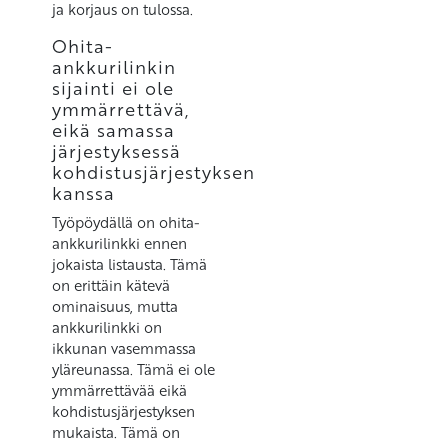
ja korjaus on tulossa.
Ohita-
ankkurilinkin
sijainti ei ole
ymmärrettävä,
eikä samassa
järjestyksessä
kohdistusjärjestyksen
kanssa
Työpöydällä on ohita-
ankkurilinkki ennen
jokaista listausta. Tämä
on erittäin kätevä
ominaisuus, mutta
ankkurilinkki on
ikkunan vasemmassa
yläreunassa. Tämä ei ole
ymmärrettävää eikä
kohdistusjärjestyksen
mukaista. Tämä on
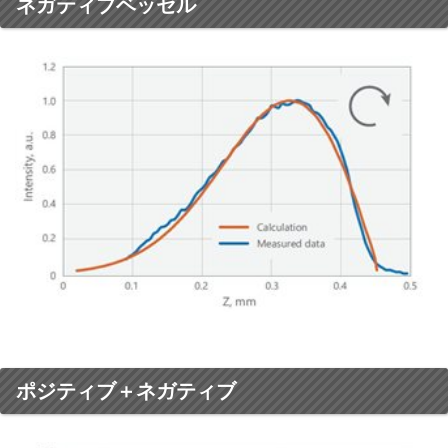
ネガティブベッセル
ポジティブ＋ネガティブ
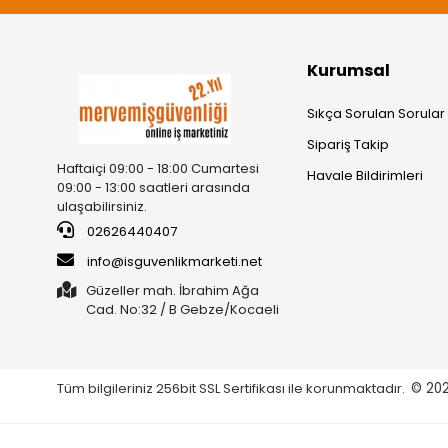
Kurumsal
Sıkça Sorulan Sorular
Sipariş Takip
Haftaiçi 09:00 - 18:00 Cumartesi
Havale Bildirimleri
09:00 - 13:00 saatleri arasında
ulaşabilirsiniz.
02626440407
info@isguvenlikmarketi.net
Güzeller mah. İbrahim Ağa
Cad. No:32 / B Gebze/Kocaeli
Tüm bilgileriniz 256bit SSL Sertifikası ile korunmaktadır.
© 20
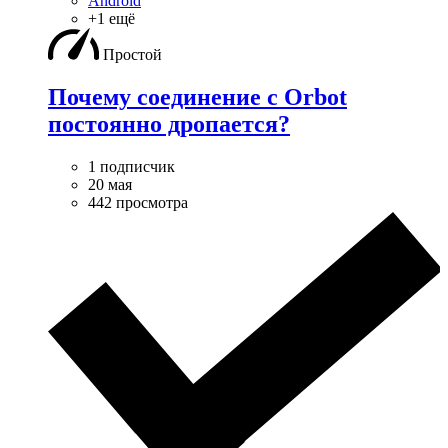
Android
+1 ещё
Простой
Почему соединение с Orbot
постоянно дропается?
1 подписчик
20 мая
442 просмотра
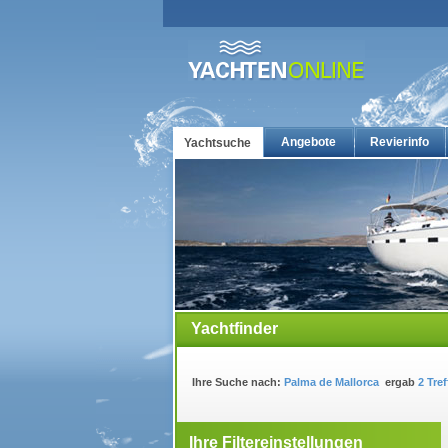
Angebote
Revierinfo
Yachtsuche
Yachtcharter: Die günstigsten Charteryachten auf yacht
Yachtfinder
Ihre Suche nach:
Palma de Mallorca
ergab
2 Tref
Ihre Filtereinstellungen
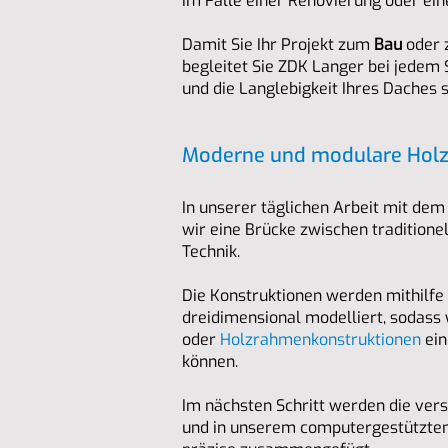
im Falle einer Renovierung oder ein
Damit Sie Ihr Projekt zum
Bau
oder 
begleitet Sie ZDK Langer bei jedem 
und die Langlebigkeit Ihres Daches s
Moderne und modulare Hol
In unserer täglichen Arbeit mit de
wir eine Brücke zwischen traditio
Technik.
Die Konstruktionen werden mithilf
dreidimensional modelliert, sodass 
oder
Holzrahmenkonstruktionen
ein
können.
Im nächsten Schritt werden die ver
und in unserem computergestützte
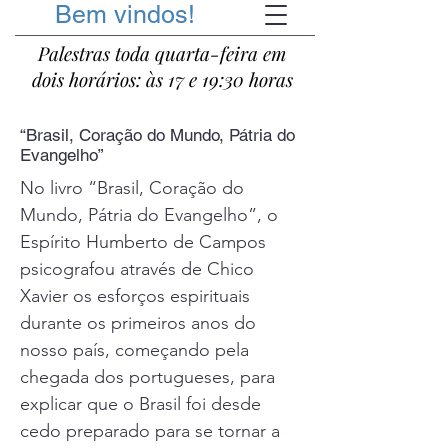
Bem vindos!
Palestras toda quarta-feira em
dois horários: às 17 e 19:30 horas
“Brasil, Coração do Mundo, Pátria do
Evangelho”
No livro “Brasil, Coração do
Mundo, Pátria do Evangelho”, o
Espírito Humberto de Campos
psicografou através de Chico
Xavier os esforços espirituais
durante os primeiros anos do
nosso país, começando pela
chegada dos portugueses, para
explicar que o Brasil foi desde
cedo preparado para se tornar a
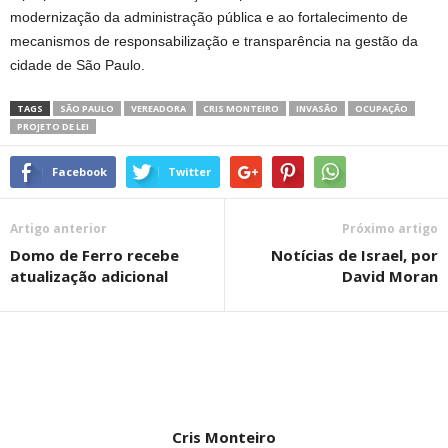
modernização da administração pública e ao fortalecimento de
mecanismos de responsabilização e transparência na gestão da
cidade de São Paulo.
TAGS
SÃO PAULO
VEREADORA
CRIS MONTEIRO
INVASÃO
OCUPAÇÃO
PROJETO DE LEI
Facebook
Twitter
Artigo anterior
Próximo artigo
Domo de Ferro recebe
Notícias de Israel, por
atualização adicional
David Moran
Cris Monteiro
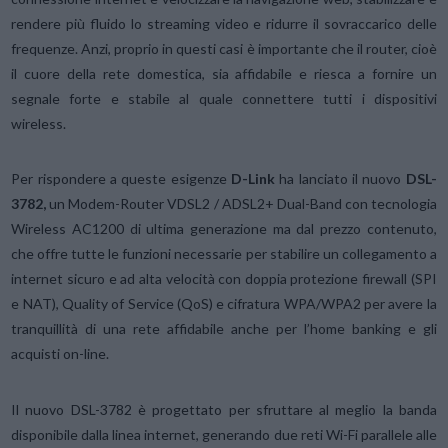
rendere più fluido lo streaming video e ridurre il sovraccarico delle
frequenze. Anzi, proprio in questi casi è importante che il router, cioè
il cuore della rete domestica, sia affidabile e riesca a fornire un
segnale forte e stabile al quale connettere tutti i dispositivi
wireless.
Per rispondere a queste esigenze
D-Link
ha lanciato il nuovo
DSL-
3782,
un Modem-Router VDSL2 / ADSL2+ Dual-Band con tecnologia
Wireless AC1200 di ultima generazione ma dal prezzo contenuto,
che offre tutte le funzioni necessarie per stabilire un collegamento a
internet sicuro e ad alta velocità con doppia protezione firewall (SPI
e NAT), Quality of Service (QoS) e cifratura WPA/WPA2 per avere la
tranquillità di una rete affidabile anche per l’home banking e gli
acquisti on-line.
Il nuovo DSL-3782 è progettato per sfruttare al meglio la banda
disponibile dalla linea internet, generando due reti Wi-Fi parallele alle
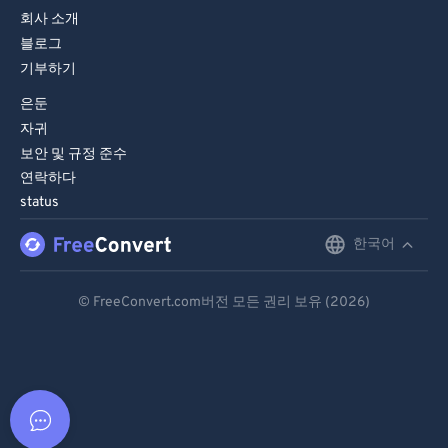
회사 소개
블로그
기부하기
은둔
자귀
보안 및 규정 준수
연락하다
status
한국어
English
Deutsch
© FreeConvert.com버전 모든 권리 보유 (2026)
Español
Français
Português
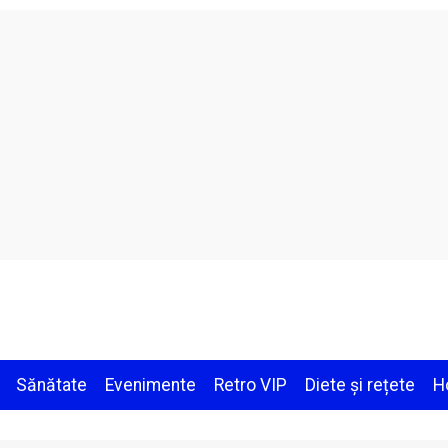
Sănătate
Evenimente
Retro VIP
Diete și rețete
H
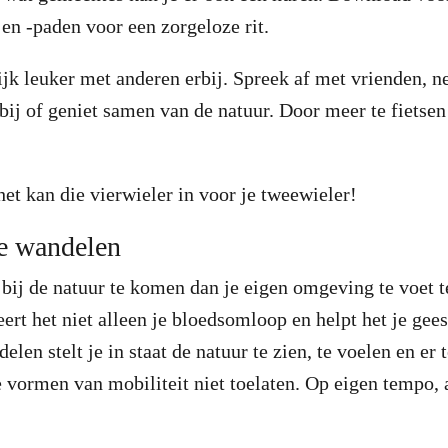
 en -paden voor een zorgeloze rit.
lijk leuker met anderen erbij. Spreek af met vrienden, 
bij of geniet samen van de natuur. Door meer te fietse
.
het kan die vierwieler in voor je tweewieler!
je wandelen
 bij de natuur te komen dan je eigen omgeving te voet 
eert het niet alleen je bloedsomloop en helpt het je gees
en stelt je in staat de natuur te zien, te voelen en er t
 vormen van mobiliteit niet toelaten. Op eigen tempo, 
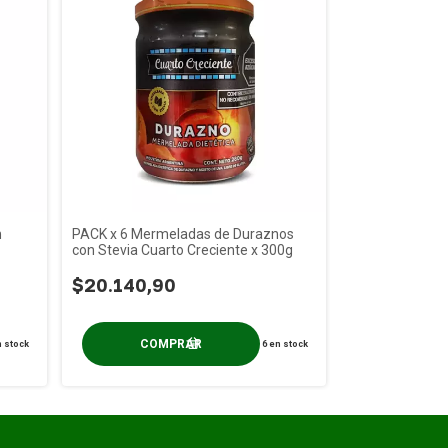
n
PACK x 6 Mermeladas de Duraznos
con Stevia Cuarto Creciente x 300g
$20.140,90
 stock
6
en stock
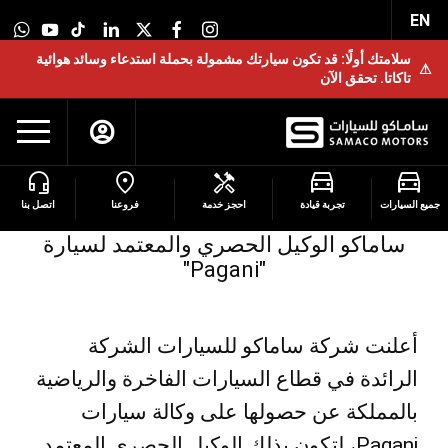
EN
سلامتك أولًا: قد تكون سيارتك مشمولة بحملة استدعاء وسائد هوائية
⚠
تاكاتا. تحقق الآن
جميع السيارات
تجربة قيادة
احجز خدمة
فروعنا
اتصل بنا
ساماكو الوكيل الحصري والمعتمد لسيارة
"Pagani"​
أعلنت شركة ساماكو للسيارات الشركة
الرائدة في قطاع السيارات الفاخرة والرياضية
بالمملكة عن حصولها على وكالة سيارات
Pagani، لتكون بذلك الوكيل الحصري المعتمد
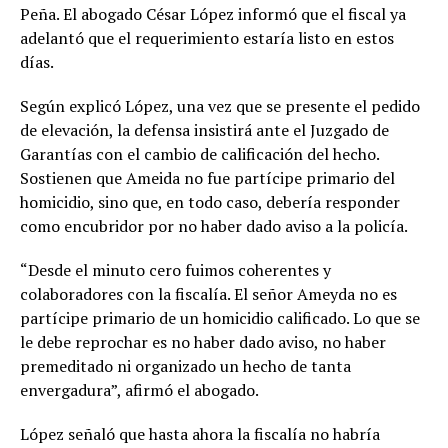
Peña. El abogado César López informó que el fiscal ya
adelantó que el requerimiento estaría listo en estos
días.
Según explicó López, una vez que se presente el pedido
de elevación, la defensa insistirá ante el Juzgado de
Garantías con el cambio de calificación del hecho.
Sostienen que Ameida no fue partícipe primario del
homicidio, sino que, en todo caso, debería responder
como encubridor por no haber dado aviso a la policía.
“Desde el minuto cero fuimos coherentes y
colaboradores con la fiscalía. El señor Ameyda no es
partícipe primario de un homicidio calificado. Lo que se
le debe reprochar es no haber dado aviso, no haber
premeditado ni organizado un hecho de tanta
envergadura”, afirmó el abogado.
López señaló que hasta ahora la fiscalía no habría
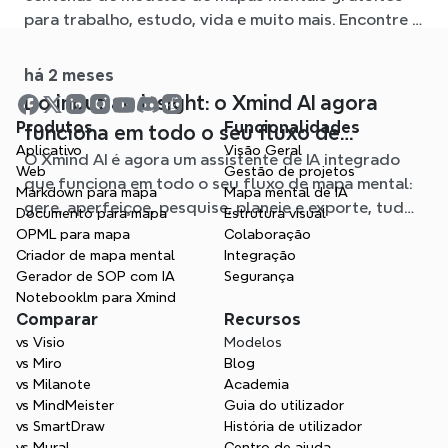
para trabalho, estudo, vida e muito mais. Encontre o
ponto de partida ideal e evite a página em branco.
há 2 meses
Do input ao insight: o Xmind AI agora
Produtos
Funcionalidades
funciona em todo o seu fluxo de
Aplicativo
Visão Geral
O Xmind AI é agora um assistente de IA integrado
trabalho de mapas mentais
Web
Gestão de projetos
que funciona em todo o seu fluxo de mapa mental:
Markdown para mapa
Mapa mental de IA
gere, aperfeiçoe, pesquise, planeie e exporte, tudo
Documento para mapa
Estrutura visual
sem sair do seu Mapa.
OPML para mapa
Colaboração
Criador de mapa mental
Integração
Gerador de SOP com IA
Segurança
Notebooklm para Xmind
Comparar
Recursos
vs Visio
Modelos
vs Miro
Blog
vs Milanote
Academia
vs MindMeister
Guia do utilizador
vs SmartDraw
História de utilizador
vs Mural
Centro de ajuda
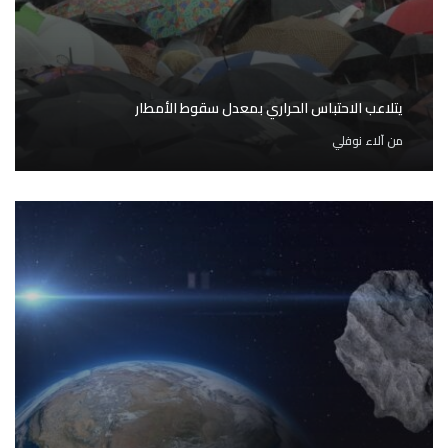
يتلاعب الاحتباس الحراري بمعدل سقوط الأمطار
من
آلاء نوفلي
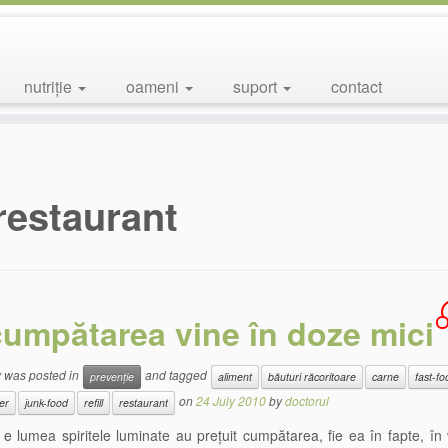
nutriție
oameni
suport
contact
restaurant
cumpătarea vine în doze mici
y was posted in
and tagged
prevenție
aliment
băuturi răcoritoare
carne
fast-fo
on
24 July 2010
by
doctorul
er
junk-food
refill
restaurant
e lumea spiritele luminate au prețuit cumpătarea, fie ea în fapte, în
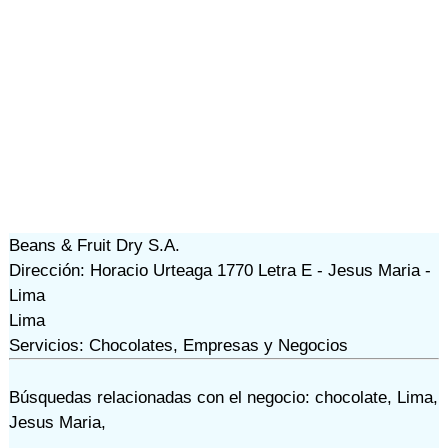
Beans & Fruit Dry S.A.
Dirección: Horacio Urteaga 1770 Letra E - Jesus Maria -
Lima
Lima
Servicios: Chocolates, Empresas y Negocios
Búsquedas relacionadas con el negocio:
chocolate
,
Lima
,
Jesus Maria
,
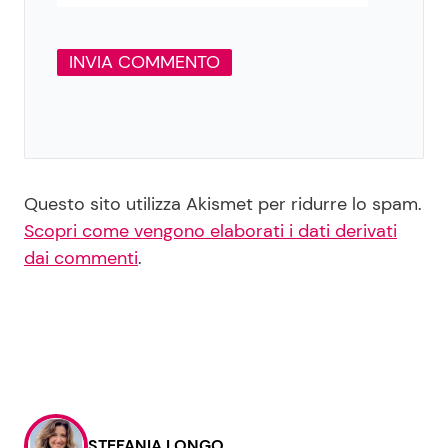
Questo sito utilizza Akismet per ridurre lo spam.
Scopri come vengono elaborati i dati derivati
dai commenti
.
STEFANIA LONGO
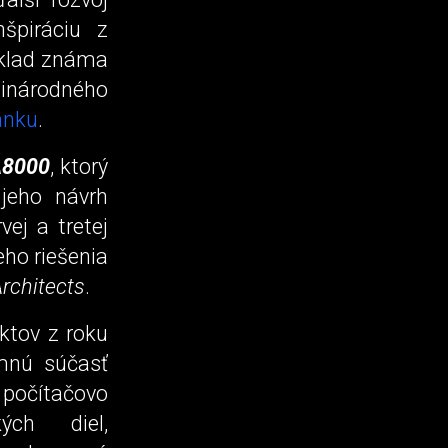
špiráciu z
ríklad známa
zinárodného
ánku
.
 A8000
, ktorý
 jeho návrh
ej a tretej
eho riešenia
rchitects
.
ektov z roku
mnú súčasť
u počítačovo
ých diel,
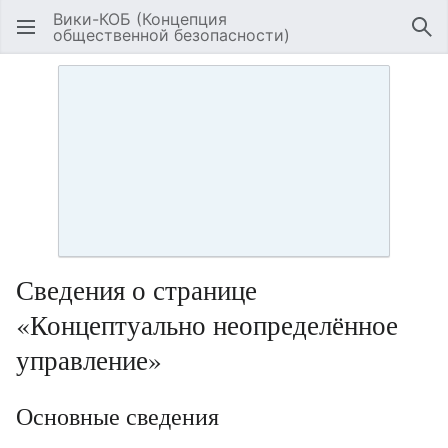
Вики-КОБ (Концепция
общественной безопасности)
Открыть главное меню
Най
Сведения о странице
«Концептуально неопределённое
управление»
Основные сведения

◆ ◆ ◆ ◆ ◆

Task instructions:
The answer must be every line from the records above that contains the word "nuovo", copied in full.

Solution:
ha lanciato il nuovo
Il nuovo DSL-3782 è progettato per sfruttare al meglio la banda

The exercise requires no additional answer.